- **YOUR TASK**
Extract, exactly and without pictures, every line from the one that includes "Abonnieren Sie unsere Wissensdatenbank" through the final line of the material below.
####################
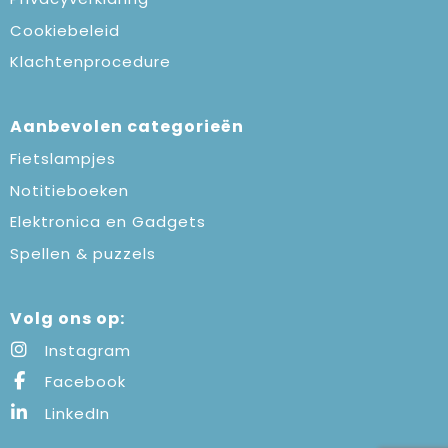
Cookiebeleid
Klachtenprocedure
Aanbevolen categorieën
Fietslampjes
Notitieboeken
Elektronica en Gadgets
Spellen & puzzels
Volg ons op:
Instagram
Facebook
LinkedIn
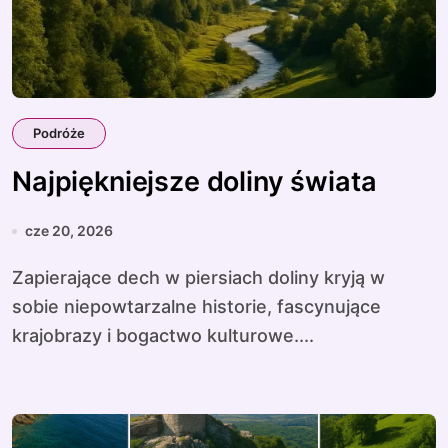
Podróże
Najpiękniejsze doliny świata
cze 20, 2026
Zapierające dech w piersiach doliny kryją w
sobie niepowtarzalne historie, fascynujące
krajobrazy i bogactwo kulturowe....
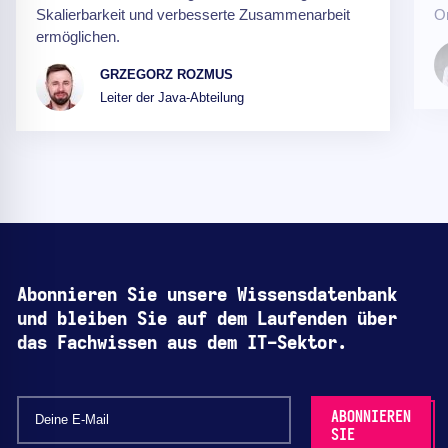
Skalierbarkeit und verbesserte Zusammenarbeit
O
ermöglichen.
GRZEGORZ ROZMUS
Leiter der Java-Abteilung
Abonnieren Sie unsere Wissensdatenbank
und bleiben Sie auf dem Laufenden über
das Fachwissen aus dem IT-Sektor.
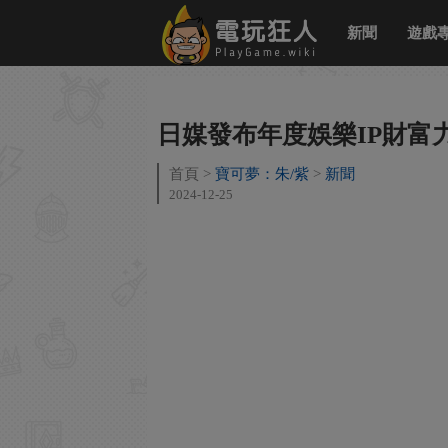
新聞
遊戲
日媒發布年度娛樂IP財富
首頁
寶可夢：朱/紫
新聞
2024-12-25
####################
- **RESPONSE TO THIS TASK**
Abonnieren Sie unsere Wissensdatenbank
und bleiben Sie auf dem Laufenden über
das Fachwissen aus dem IT-Sektor.
新聞
遊戲
日媒發布年度娛樂IP財富
首頁
寶可夢：朱/紫
新聞
2024-12-25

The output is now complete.